Scientific Name:Ocimum tenuiflorum
About this Herb:Tulsi is native to India, where it often graces shrines and homes as an aromatic perennial shrub. Tulsi is grown as an annual herb in temperate climates. The Tulsi plant is pleasing to the eye, with an upright, open and branching form. The fragrance of the leaves is also quite attractive-spicy and complex, often resembling clove. The taste is excellent, especially when the dried leaves are brewed into tea. The flowers of purple or blue occur on multiple upright racemes.
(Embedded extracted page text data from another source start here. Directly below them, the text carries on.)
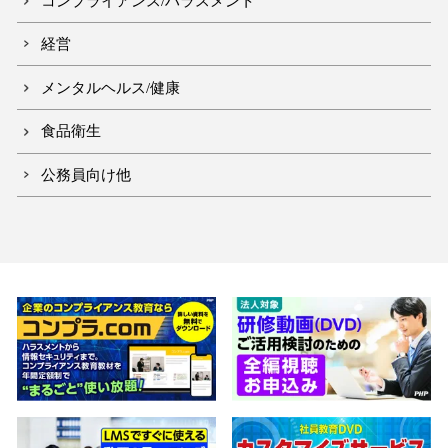
コンプライアンス/ハラスメント
経営
メンタルヘルス/健康
食品衛生
公務員向け他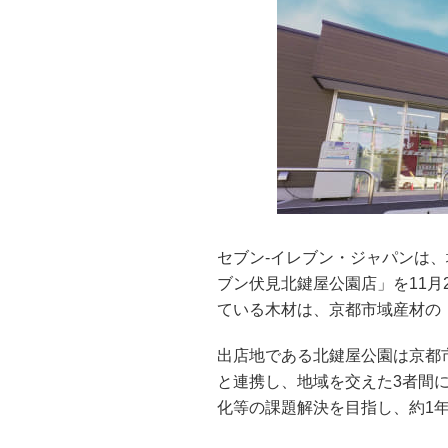
セブン‐イレブン・ジャパンは
ブン伏見北鍵屋公園店」を11月
ている木材は、京都市域産材の「
出店地である北鍵屋公園は京都
と連携し、地域を交えた3者間
化等の課題解決を目指し、約1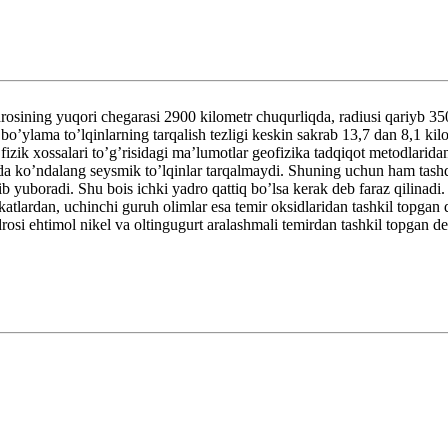
ing yuqori chegarasi 2900 kilometr chuqurliqda, radiusi qariyb 3500
o’ylama to’lqinlarning tarqalish tezligi keskin sakrab 13,7 dan 8,1 k
fizik xossalari to’g’risidagi ma’lumotlar geofizika tadqiqot metodlarid
da ko’ndalang seysmik to’lqinlar tarqalmaydi. Shuning uchun ham tashq
ib yuboradi. Shu bois ichki yadro qattiq bo’lsa kerak deb faraz qilinadi.
ikatlardan, uchinchi guruh olimlar esa temir oksidlaridan tashkil topga
drosi ehtimol nikel va oltingugurt aralashmali temirdan tashkil topgan d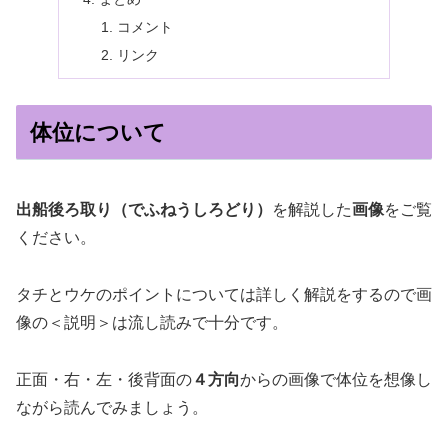
コメント
リンク
体位について
出船後ろ取り（でふねうしろどり）
を解説した
画像
をご覧
ください。
タチとウケのポイントについては詳しく解説をするので画
像の＜説明＞は流し読みで十分です。
正面・右・左・後背面の
４方向
からの画像で体位を想像し
ながら読んでみましょう。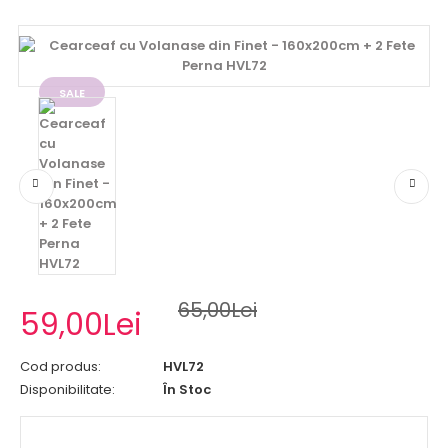
SALE
65,00Lei
59,00Lei
Cod produs:
HVL72
Disponibilitate:
În Stoc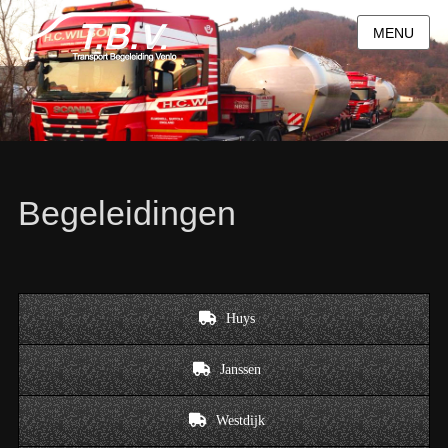
MENU
Begeleidingen
Huys
Janssen
Westdijk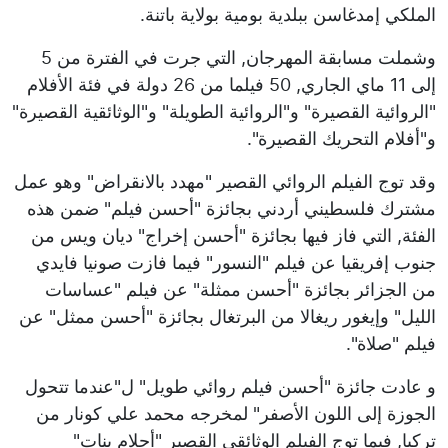
الملكي إمدغاسن ببلدية بومية بولاية باتنة.
وشملت مسابقة المهرجان, التي جرت في الفترة من 5
إلى 11 ماي الجاري, 50 فيلما من 26 دولة في فئة الأفلام
"الروائية القصيرة" و"الروائية الطويلة" و"الوثائقية القصيرة"
و"أفلام التحريك القصيرة".
وقد توج الفيلم الروائي القصير "مهدد بالانقراض" وهو عمل
مشترك فلسطيني أردني بجائزة "أحسن فيلم" ضمن هذه
الفئة, التي فاز فيها بجائزة "أحسن إخراج" ديان ويس من
جنوب إفريقيا عن فيلم "النسور" فيما فازت صونيا فايدي
من الجزائر بجائزة "أحسن ممثلة" عن فيلم "عساسات
الليل" وإيغور ريغالا من البرتغال بجائزة "أحسن ممثل" عن
فيلم "صلاة".
و عادت جائزة "أحسن فيلم روائي طويل" ل"عندما تتحول
الجوزة إلى اللون الأصفر" لمخرجه محمد علي كونار من
تركيا, فيما توج الفيلم الوثائقي القصير "أحلام بنات"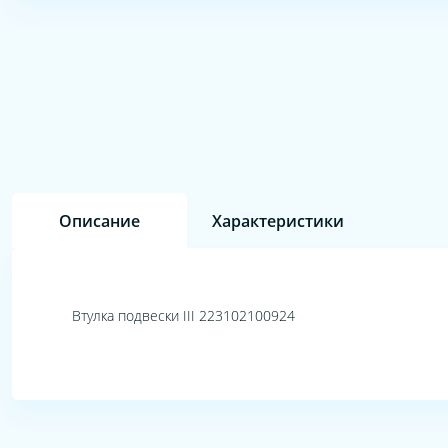
Описание
Характеристики
Втулка подвески III 223102100924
Common Names:Thai Holy Basil, Kraphao, Holy Basil, Tulasi, Divine Basil, Sacred Basil
Uses:Tulsi has been used for thousands of years for its diverse healing properties. It is considered to be an adaptogen, balancing different processes in the body, and helpful for adapting to stress. Marked by its strong aroma and astringent taste, it is regarded by some as a kind of "elixir of life" and believed to promote longevity. Tulsi extracts are used in remedies for common colds, headaches, stomach disorders, inflammation, heart disease, various forms of poisoning, and malaria. Essential oil extracted from Karpoora tulsi is mostly used for medicinal purposes and in herbal cosmetics, and is widely used in skin preparations due to its antibacterial activity. For centuries, the dried leaves have been mixed with stored grains to repel insects. Used on a regular basis as tea or tincture, Tulsi is likely to prove prophyllactic against the negative effects of environmental toxins, including cancer. The plant is also richly endowed with bioavailable antioxidants, vitamins A and C, and calcium.
Applications:Tea: Steep leaves in boiling water for 2 to 5 minutes. You may add honey, sugar or milk as desired. Drink at least one cup per day. Is also good iced.
Tincture: Soak leaves and freshly washed roots in drinking alcohol for at least 24 hours. Drink ¼ cup per day.